Experience applying DevSecOps practices, including SAST/DAST scanning, secrets management, and compliance-as-code in enterprise environments.
Experience working in Agile/Scrum delivery environments; familiarity with ITIL incident and change management frameworks.

Responsibilities

Own Cross-Platform Monitoring & Observability: Design, implement, and maintain end-to-end monitoring, alerting, and observability solutions across Vertiv’s digital platform ecosystem — including AI platforms, automation tools, and internal applications — ensuring real-time visibility into system health, performance, and availability.
Lead Incident Response & Management: Serve as the primary escalation point and incident commander for P1/P2 incidents across Digital platforms; lead root cause analysis (RCA), blameless post-mortems, and corrective action tracking to prevent recurrence and reduce mean time to resolution (MTTR).
Manage Platform SLAs & Reliability Targets: Define, instrument, and enforce service level objectives (SLOs), service level indicators (SLIs), and error budgets across Digital platforms; produce regular SLA performance reports for leadership and drive platform improvements to meet or exceed agreed availability and performance targets.
Drive Secure Coding & Operational Governance: Champion secure coding practices and DevSecOps standards within Digital delivery teams; conduct operational readiness reviews for new platform deployments, enforce configuration management and change control processes, and partner with IT Security and NPDI to ensure all platforms meet Vertiv’s security and compliance requirements.
Automate Operations & Reduce Toil: Identify and eliminate manual operational toil through automation. This includes automated remediation runbooks and anomaly detection through the use of scripting, IaC tools, and approved automation platforms.
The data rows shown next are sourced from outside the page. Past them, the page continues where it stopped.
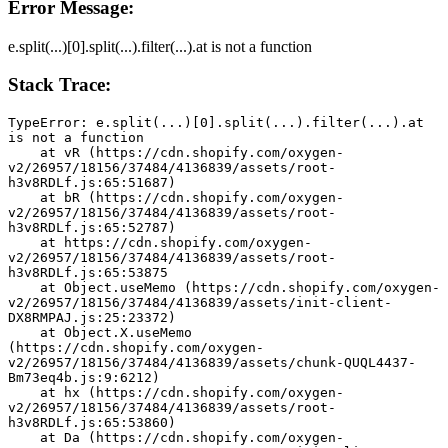
Error Message:
e.split(...)[0].split(...).filter(...).at is not a function
Stack Trace:
TypeError: e.split(...)[0].split(...).filter(...).at 
is not a function
    at vR (https://cdn.shopify.com/oxygen-
v2/26957/18156/37484/4136839/assets/root-
h3v8RDLf.js:65:51687)
    at bR (https://cdn.shopify.com/oxygen-
v2/26957/18156/37484/4136839/assets/root-
h3v8RDLf.js:65:52787)
    at https://cdn.shopify.com/oxygen-
v2/26957/18156/37484/4136839/assets/root-
h3v8RDLf.js:65:53875
    at Object.useMemo (https://cdn.shopify.com/oxygen-
v2/26957/18156/37484/4136839/assets/init-client-
DX8RMPAJ.js:25:23372)
    at Object.X.useMemo 
(https://cdn.shopify.com/oxygen-
v2/26957/18156/37484/4136839/assets/chunk-QUQL4437-
Bm73eq4b.js:9:6212)
    at hx (https://cdn.shopify.com/oxygen-
v2/26957/18156/37484/4136839/assets/root-
h3v8RDLf.js:65:53860)
    at Da (https://cdn.shopify.com/oxygen-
Capacity Planning & Performance Engineering: Analyze platform utilization trends and conduct capacity planning across Digital environments; proactively identify performance bottlenecks and recommend architectural improvements to ensure platforms scale reliably with business demand.
CI/CD Pipeline Reliability & Deployment Support: Partner with Digital delivery teams to ensure CI/CD pipelines are instrumented for reliability, deployment risk is managed through progressive rollout strategies, and production deployments are supported with appropriate rollback and health-check capabilities.
Evaluate & Advance Observability Tooling: Stay current on advancements in observability, AIOps, and SRE tooling; evaluate and recommend new tools and practices that enhance Vertiv’s platform operations maturity, and drive adoption of modern reliability engineering standards across the Digital organization.